João trocou Ceará por MS, mas festa de 90 anos teve rapadura e sacos de farinha

Thailla Torres | 27/03/2018 08:06
João Belarmino comemorou 90 anos de vida no último dia 18 de março com festa à altura.
João Belarmino comemorou 90 anos de vida no último dia 18 de março com festa à altura.

Aos 90 anos, seu Francisco João Belarmino esbanja a simpatia nordestina. "Tem tempo para me ouvir?", questiona. Ao receber o sim, ajeita a cadeira de fio recém feita por ele e com um cumprimento carinhoso começa o "dedo de prosa". As lágrimas caem ao mencionar a festa de aniversário, no dia 18 de março, que teve lembrancinhas da vida simples que trouxe do Nordeste e também revelaram o instinto de sobrevivência de quem chegou nessas bandas para mudar de vida.

O evento foi organizado nos mínimos detalhes pelos 9 filhos. No lugar dos brigadeiros, para distribuir aos convidados teve rapadura e sacos de farinha com o gosto do Nordeste. Até a decoração da mesa foi pensada diferente, e no lugar das flores, foram colocados vasinhos com pedaços de cana, para lembrar o engenho que João conquistou e tirou a família da dificuldade quando chegaram aqui.

Rapadura, mel e farinha foram lembrancinhas do aniversário de João.
Rapadura, mel e farinha foram lembrancinhas do aniversário de João.

Nascido em Quixeramobim, no Ceará, as circunstâncias o levaram para vários lugares, até fincar o pé de vez em Mato Grosso do Sul, em 1959.

Saído do Nordeste em 1954, João voltou para casa em 57, casou-se e voltou para o Estado do então Mato Grosso no mesmo ano. "Lá no Nordeste a gente ouvia que a terra daqui era boa. Que banana dava na beira da estrada. Então eu quis conhecer esse lugar", conta.

A esposa de João até quis levá-lo de volta para o Ceará, por saudade da família, mas ele não desistiu de investir longe da seca e da miséria. "Era difícil, não chovia, morria tudo que a gente plantava".

João não aprendeu a ler e nem escrever, mas soube calcular o que tinha para traçar um futuro. "Cheguei aqui e comprei um pedacinho de terra, na região de Fátima do Sul, decidi plantar mandioca. As pessoas duvidavam que ia dar certo, porque já tinha mandioca demais naquela época, mas eu quis plantar e comecei a fazer a nossa farinha".

Foram 12 anos de trabalho dedicados a farinheira artesanal criada por ele. "Eu ia na feira com 100 sacos de farinha, vendia tudo. Voltava pra casa e trabalhava de novo".
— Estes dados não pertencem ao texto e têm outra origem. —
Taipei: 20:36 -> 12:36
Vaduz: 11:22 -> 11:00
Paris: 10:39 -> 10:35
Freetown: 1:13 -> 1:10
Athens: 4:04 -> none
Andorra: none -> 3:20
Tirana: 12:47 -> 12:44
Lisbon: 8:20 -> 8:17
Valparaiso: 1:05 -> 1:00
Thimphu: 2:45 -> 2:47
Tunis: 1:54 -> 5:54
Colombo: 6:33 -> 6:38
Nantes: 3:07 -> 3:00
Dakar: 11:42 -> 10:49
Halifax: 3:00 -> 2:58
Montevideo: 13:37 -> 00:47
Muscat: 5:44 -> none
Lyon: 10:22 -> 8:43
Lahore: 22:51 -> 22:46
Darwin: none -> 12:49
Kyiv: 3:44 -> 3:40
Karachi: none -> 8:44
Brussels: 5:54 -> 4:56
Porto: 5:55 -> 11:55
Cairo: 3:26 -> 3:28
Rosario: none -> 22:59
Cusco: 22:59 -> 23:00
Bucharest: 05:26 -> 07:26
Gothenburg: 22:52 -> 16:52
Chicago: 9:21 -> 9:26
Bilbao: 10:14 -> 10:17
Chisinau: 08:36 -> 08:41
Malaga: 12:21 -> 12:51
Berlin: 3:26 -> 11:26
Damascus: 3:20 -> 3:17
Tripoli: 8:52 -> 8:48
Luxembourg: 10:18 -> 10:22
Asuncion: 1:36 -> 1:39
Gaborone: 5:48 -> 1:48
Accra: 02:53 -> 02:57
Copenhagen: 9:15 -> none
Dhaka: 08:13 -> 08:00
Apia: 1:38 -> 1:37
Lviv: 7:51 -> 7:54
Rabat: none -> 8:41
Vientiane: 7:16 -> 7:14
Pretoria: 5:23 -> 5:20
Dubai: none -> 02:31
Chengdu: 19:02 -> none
Um decoração rústica para lembrar o estilo do pai nordestino.
Um decoração rústica para lembrar o estilo do pai nordestino.
Sacos de farinha ocuparam lugar do bolo.
Sacos de farinha ocuparam lugar do bolo.

O trabalho era feito com ajuda dos filhos, mas na hora da escola, João parava tudo o que estava fazendo para garantir que eles chegassem bem à aula. "Papai não teve estudo, mas ele se preocupou muito com a educação dos filhos, todos foram educados. Isso era uma prioridade na vida dele", conta uma das filhas, Marinete Belarmino.
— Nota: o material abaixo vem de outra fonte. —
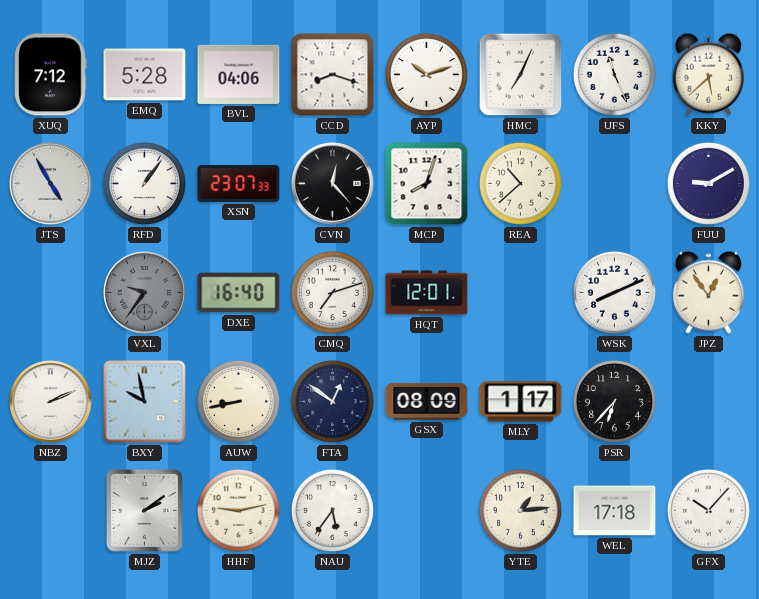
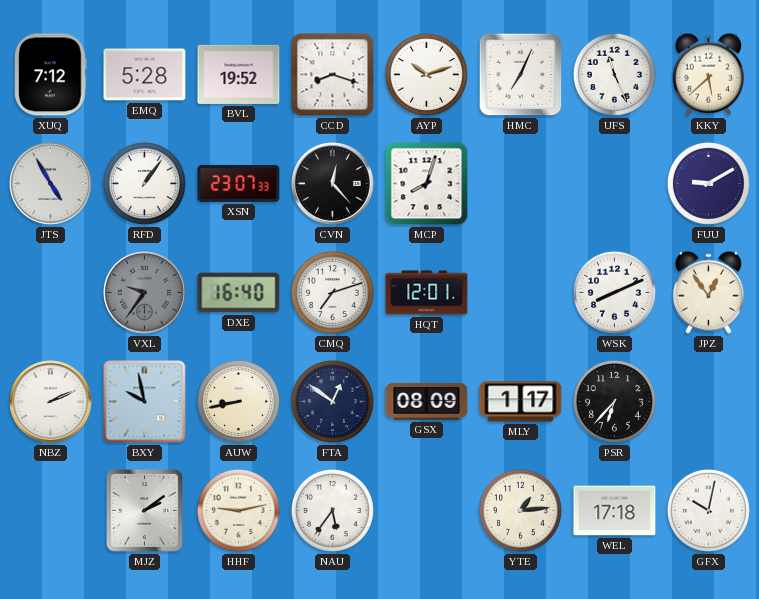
BVL: 04:06 -> 19:52
REA: 10:38 -> none
GFX: 10:07 -> 10:02
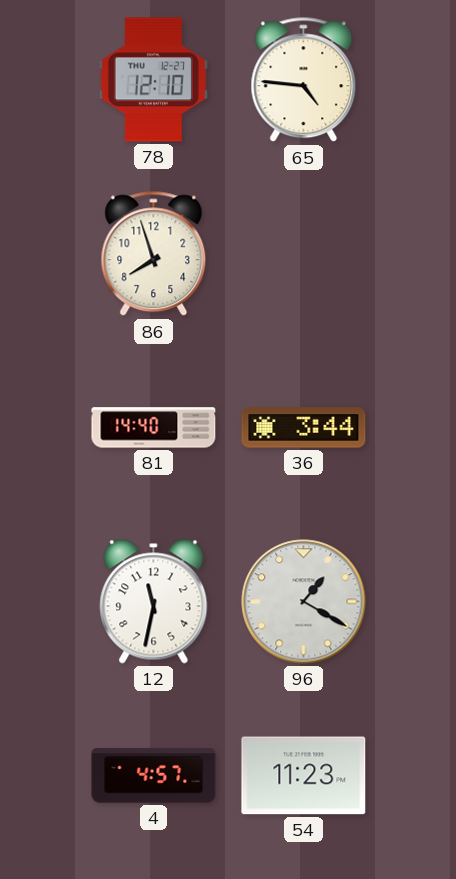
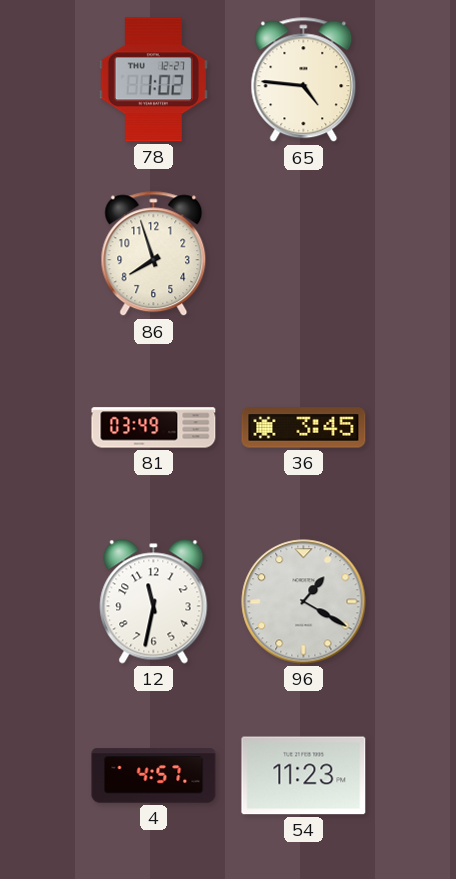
78: 12:10 -> 1:02
81: 14:40 -> 03:49
36: 3:44 -> 3:45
A honestidade do pai também era inquestionável, garante ela. "Apesar de não saber ler e escrever, ele nunca se perdeu nas contas. Sabia quem tinha que pagar e o quanto devia. Nunca deixou de fazer as coisas certinhas".
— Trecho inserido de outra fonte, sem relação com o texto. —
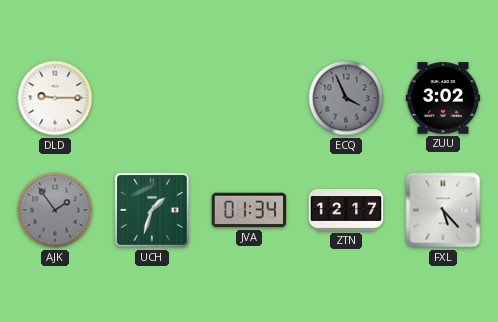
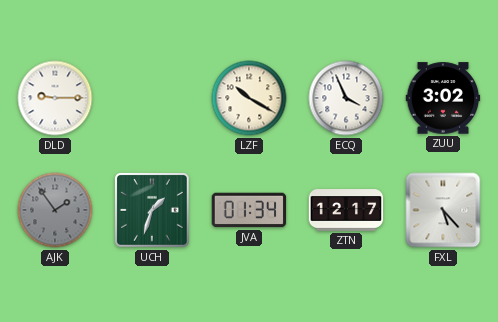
LZF: none -> 10:20
ECQ dial: grey -> white
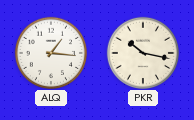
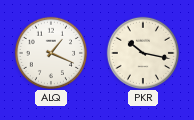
ALQ: 1:16 -> 1:19
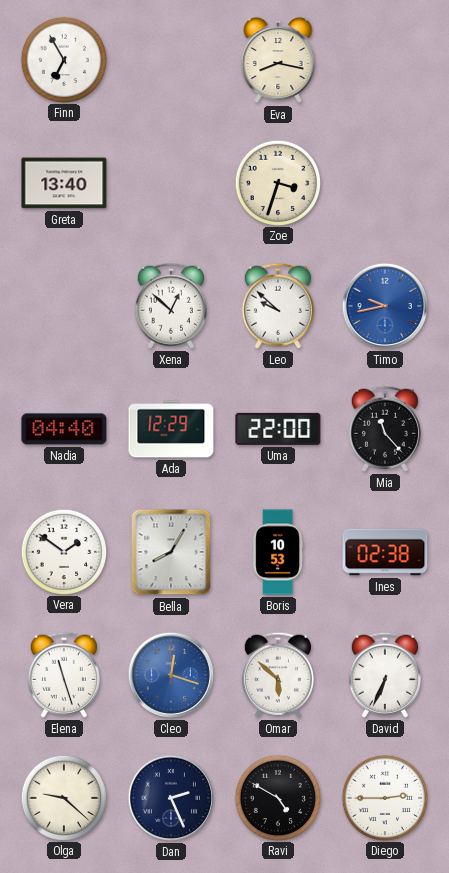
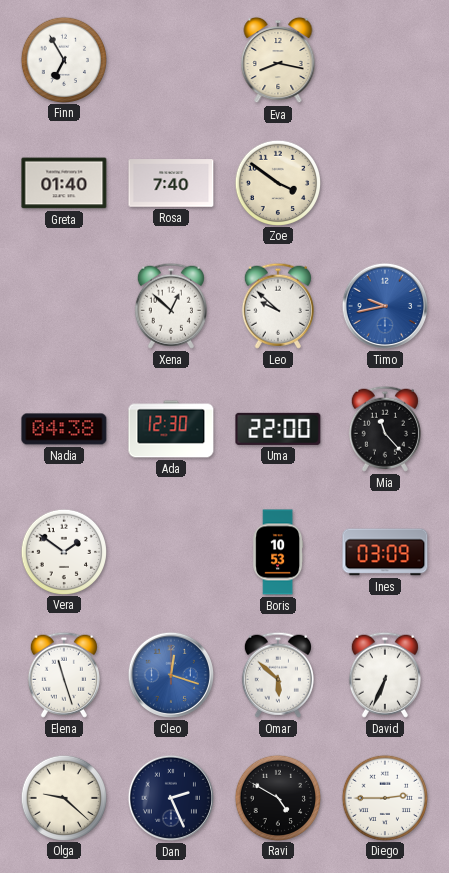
Greta: 13:40 -> 01:40
Rosa: none -> 7:40
Zoe: 3:33 -> 3:51
Nadia: 04:40 -> 04:38
Ada: 12:29 -> 12:30
Bella: 8:05 -> none
Ines: 02:38 -> 03:09
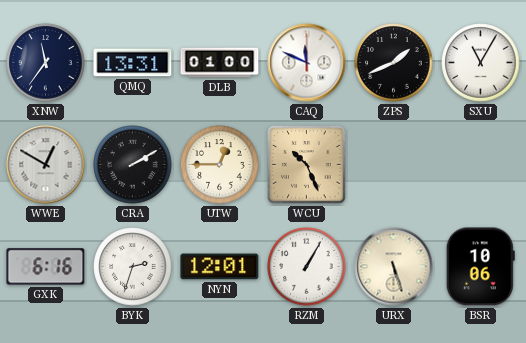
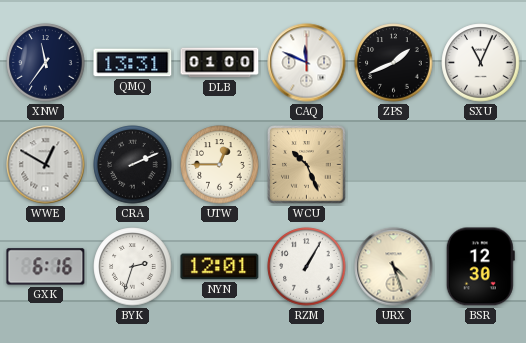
SXU: 11:05 -> 11:04
CRA: 2:10 -> 2:11
URX: 5:27 -> 4:27
BSR: 10:06 -> 12:30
João foi ficando de vez nas terras sul-mato-grossenses e a saudade do Ceará perdeu-se no tempo. Foi quando ele juntou as economias que tinha e foi buscar o restante da família que havia ficado no Nordeste. "Sempre gostei de todo mundo perto. Tinha que vir todo mundo junto e no Ceará, a terra só é boa quando chove, mas no sertão é difícil".

Por aqui depois de anos trabalhando com farinha, João e a família dedicaram-se à lavoura. "Plantamos milho, abóbora, mandioca e até algodão. Foi assim um bom tempo", lembra.

Hoje, ele mora em Campo Grande, com a segunda esposa, depois de ter ficado viúvo. Sem trabalhar, na frente de casa ele cuida de um terreno para matar a saudade da roça. "Ele não aguenta ficar parado. Sempre foi trabalhador e a saúde dele é sempre estar em movimento".

Carro de boi em que João carregava farinha para vender.
Carro de boi em que João carregava farinha para vender.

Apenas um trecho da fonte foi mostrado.